Broken Ceph OSD created

Shuazi · Dec 28, 2023

As the title suggests, I have installed Proxmox ve v8.1 on my server and encountered an issue while configuring Ceph. When creating OSD, there will be the following error message. I checked the disk and found that LVM2_ The member has been successfully created, but the OSD creation failed. After searching for the logs, it was found that the corresponding vg volume group could not be found when the command "Volume group" ceph-3624de09-6d03-4264-b5c6-810a7ca11fdc "successfully created was executed. It seems that PVE cannot find the volume group. Both node servers in the current disk cabinet can access the same hard drive simultaneously. Due to the device being EOL and not having a valid service subscription, I am unable to obtain support from Oracle and cannot determine the specific reason.

Current hardware environment:

Oracle ODA x5-2+disk storage enclosure (HBA connected to two nodes)
CPU: E5-2699V3 * 2 X2
Mem: 256gb X2


create OSD on /dev/sdy (bluestore)
wiping block device /dev/sdy
200+0 records in
200+0 records out
209715200 bytes (210 MB, 200 MiB) copied, 0.509536 s, 412 MB/s
Running command: /bin/ceph-authtool --gen-print-key
Running command: /bin/ceph --cluster ceph --name client.bootstrap-osd --keyring /var/lib/ceph/bootstrap-osd/ceph.keyring -i - osd new 4a55bbc6-5e30-4e4d-8a8d-3a3985eaf6cc
Running command: vgcreate --force --yes ceph-3624de09-6d03-4264-b5c6-810a7ca11fdc /dev/sdy
 stdout: Physical volume "/dev/sdy" successfully created.
 stdout: Volume group "ceph-3624de09-6d03-4264-b5c6-810a7ca11fdc" successfully created
--> Was unable to complete a new OSD, will rollback changes
Running command: /bin/ceph --cluster ceph --name client.bootstrap-osd --keyring /var/lib/ceph/bootstrap-osd/ceph.keyring osd purge-new osd.0 --yes-i-really-mean-it
 stderr: purged osd.0
-->  RuntimeError: Unable to find any LV for zapping OSD: 0
TASK ERROR: command 'ceph-volume lvm create --data /dev/sdy' failed: exit code 1

aaron · Dec 28, 2023

If you want to use Ceph, you should have at least 3 nodes. Unless I understood something wrong, there are only 2 at the moment?

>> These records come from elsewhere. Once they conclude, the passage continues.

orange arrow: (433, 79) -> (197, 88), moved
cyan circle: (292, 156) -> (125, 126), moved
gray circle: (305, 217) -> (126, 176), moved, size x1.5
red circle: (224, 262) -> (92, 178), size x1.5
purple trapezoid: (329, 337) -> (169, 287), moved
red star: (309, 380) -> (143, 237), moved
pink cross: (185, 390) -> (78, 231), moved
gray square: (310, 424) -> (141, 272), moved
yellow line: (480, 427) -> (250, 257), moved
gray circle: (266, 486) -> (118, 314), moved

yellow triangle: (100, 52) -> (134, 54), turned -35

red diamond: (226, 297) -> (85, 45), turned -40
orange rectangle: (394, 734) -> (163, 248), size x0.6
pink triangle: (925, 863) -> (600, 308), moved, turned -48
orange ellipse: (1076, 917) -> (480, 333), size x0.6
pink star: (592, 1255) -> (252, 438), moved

Ceph expects the disks to be local in each node. Using a shared disk shelf that is accessed by multiple nodes, kind of works against the premise and failure scenarios Ceph was built for.

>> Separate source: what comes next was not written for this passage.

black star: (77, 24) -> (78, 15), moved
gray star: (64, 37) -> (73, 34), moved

If you still want to use the disk shelf for testing and playing around purposes, try if you can configure it in a way that each node only sees a subset of the disks, so that they don't see the same disks.

Shuazi · Dec 28, 2023

Hareware:↓

Currently, there are only two nodes. If you don't use CEPH, are there any other highly available solutions? For example, using ZFS to synchronize files?

aaron · Dec 28, 2023

If I understand the hardware, then both nodes connect directly to the disk shelf and see all disks?
The disk shelf has nothing smart in it and is just a JBOD?

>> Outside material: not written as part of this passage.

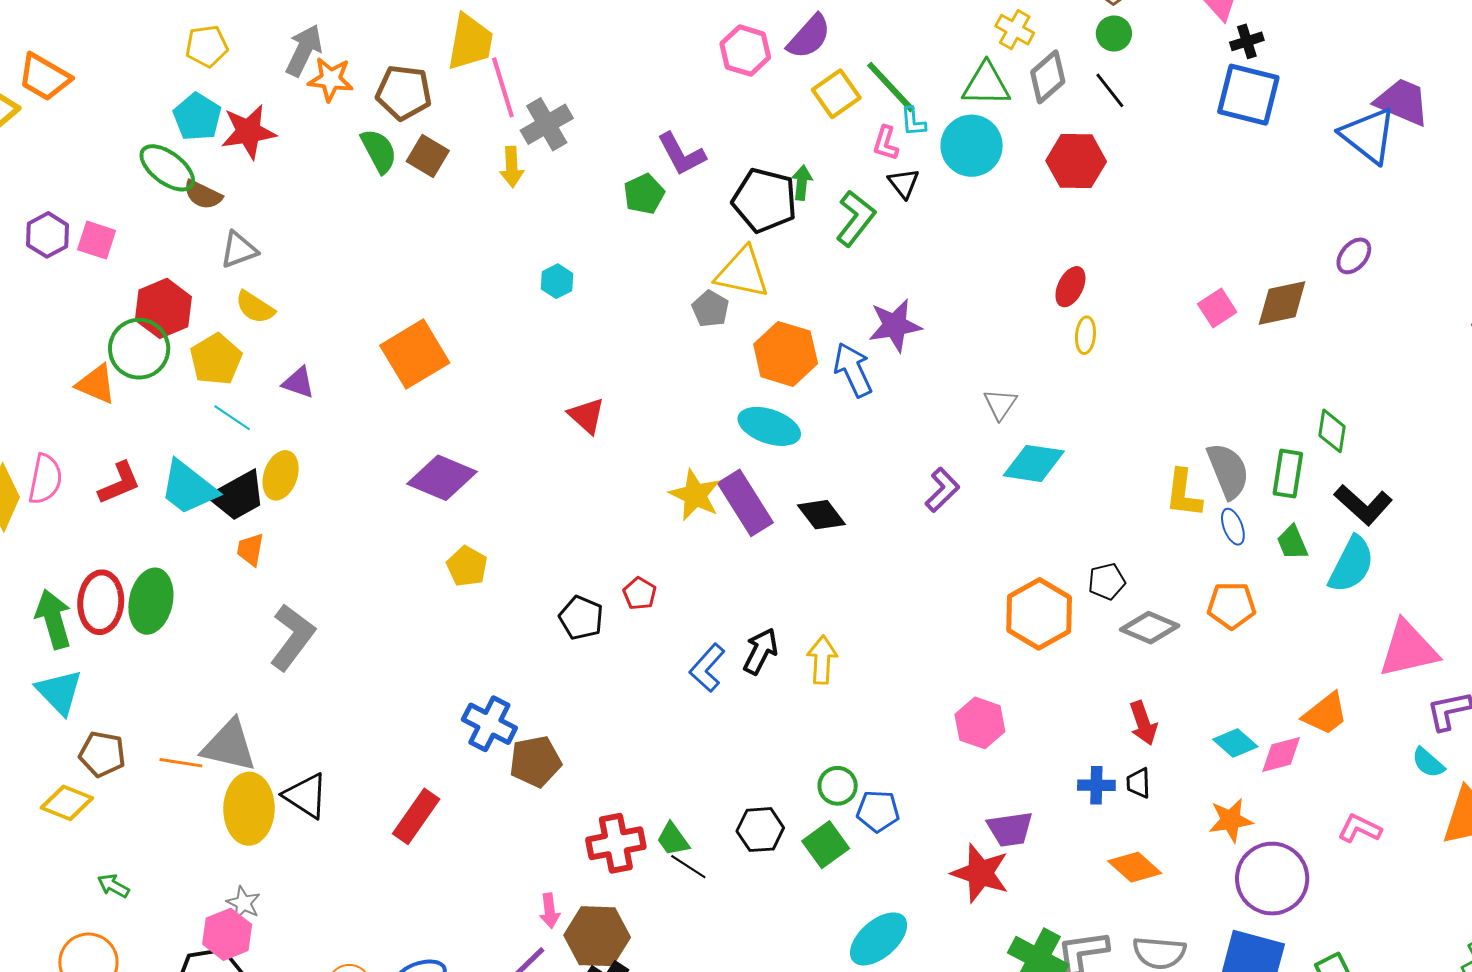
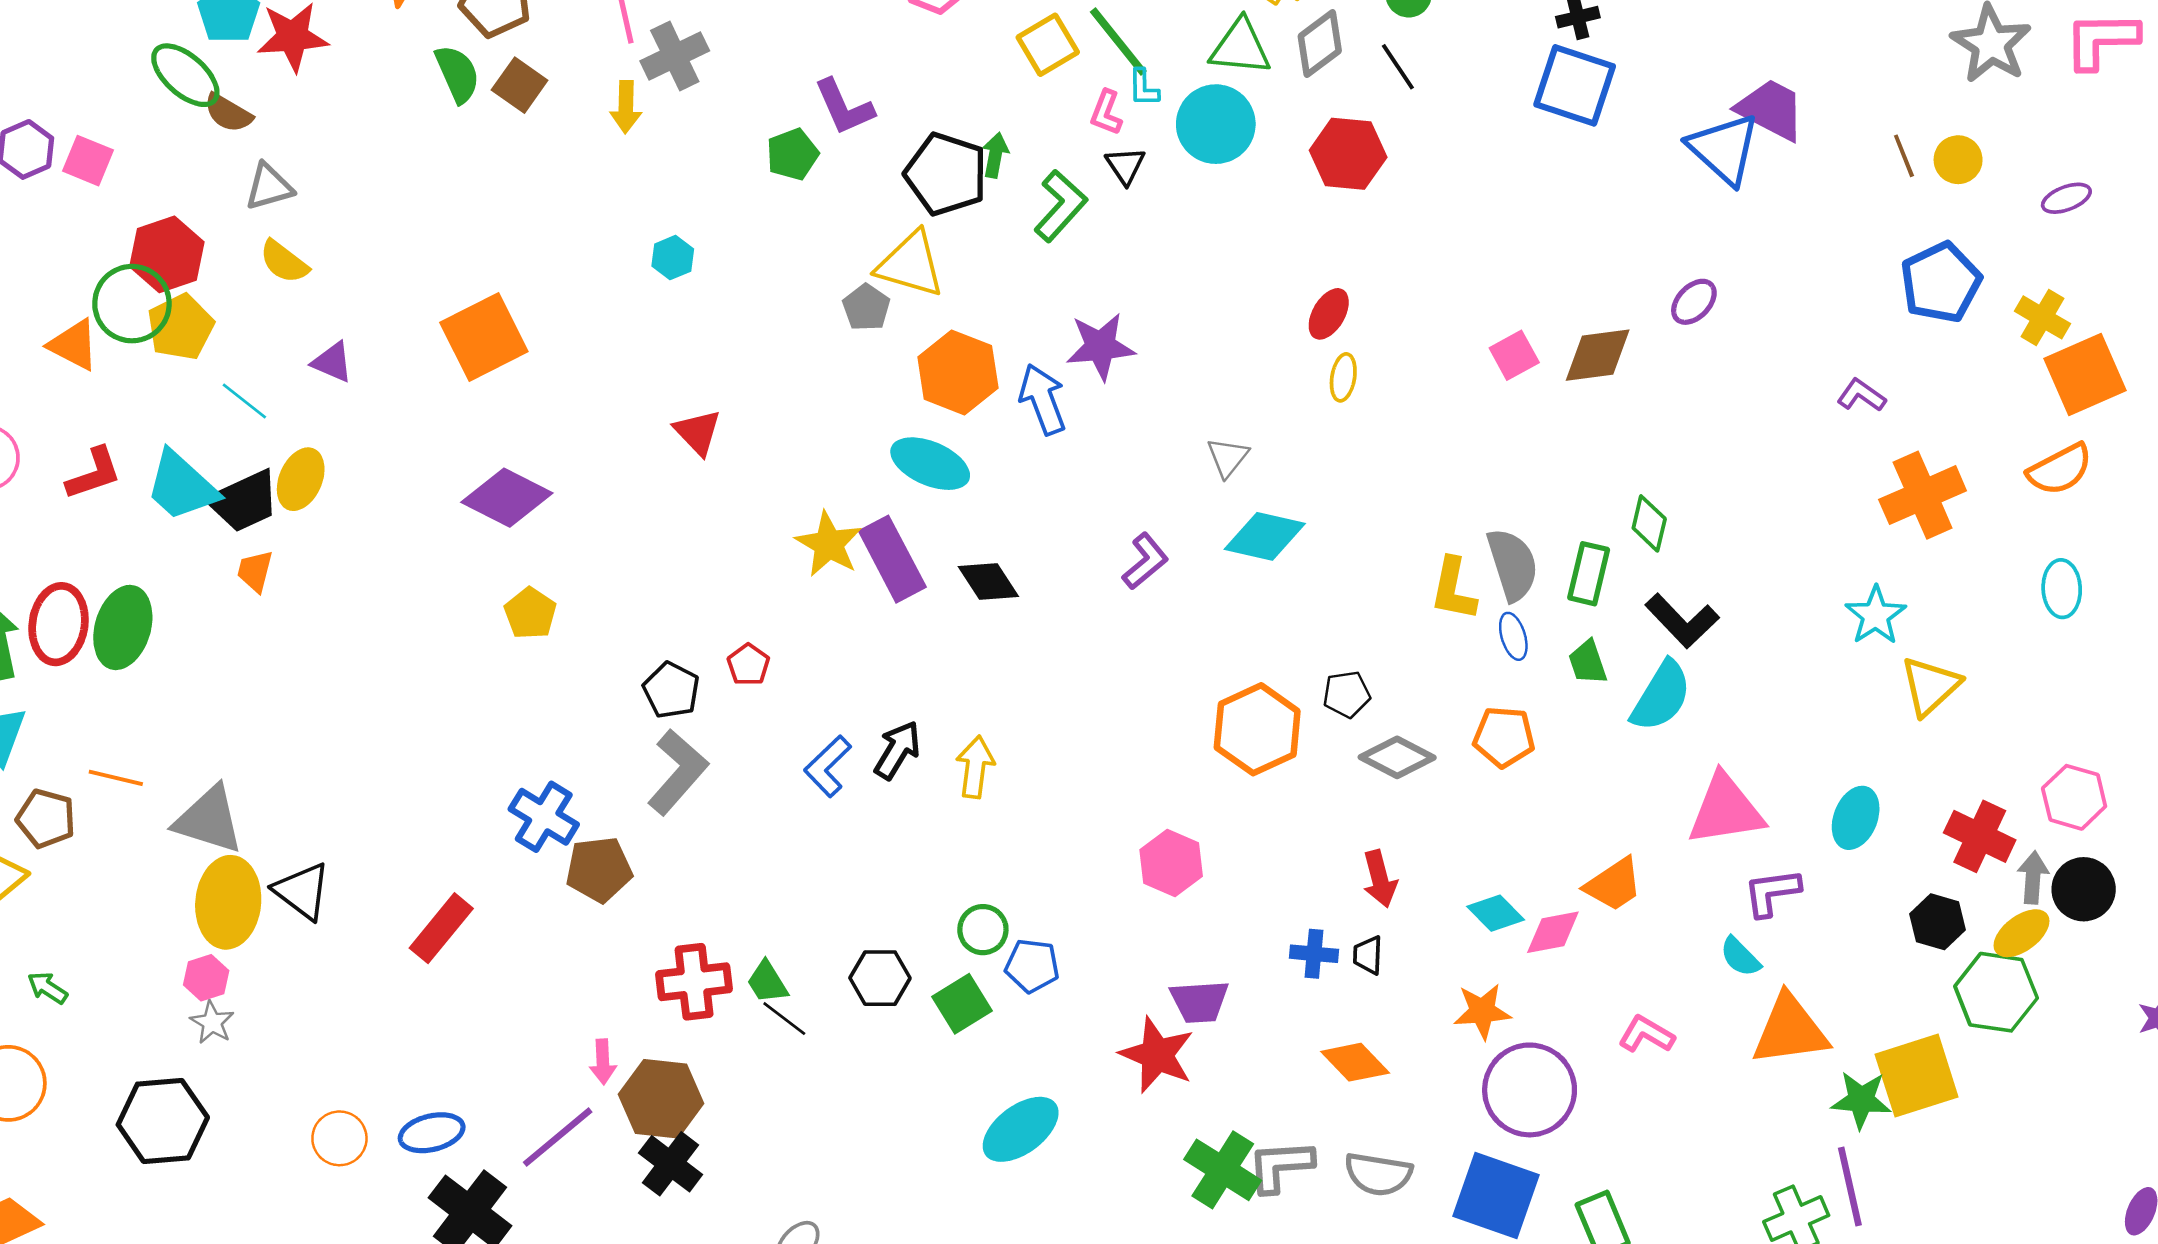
yellow pentagon: (216, 359) -> (181, 327), moved
gray L-shape: (292, 637) -> (678, 772), moved
orange line: (181, 763) -> (116, 778), moved
pink hexagon: (227, 934) -> (206, 978), moved, size x0.7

Maybe there are even with multiple connections from each node to the disk shelf? Therefore, each disk shows up at least 2 times?

If the disk shelf is really just a JBOD, I am not sure how to successfully integrate it with some kind of redundancy for disk failures.

Should the disk shelf be smart and able to do some kind of RAID by itself and then only export volumes to the nodes, you could basically follow the guide for multipathing and iSCSI (in case each disk shows up multiple times).

Then once you see the large disks on each node, the one option that works out of the box is to configure one LVM storage on it and mark it as "shared". This will let Proxmox VE know that each node in the cluster (or the nodes to which this storage is limited) sees the same contents.
It cannot be thin LVM as that will break if multiple nodes will access it.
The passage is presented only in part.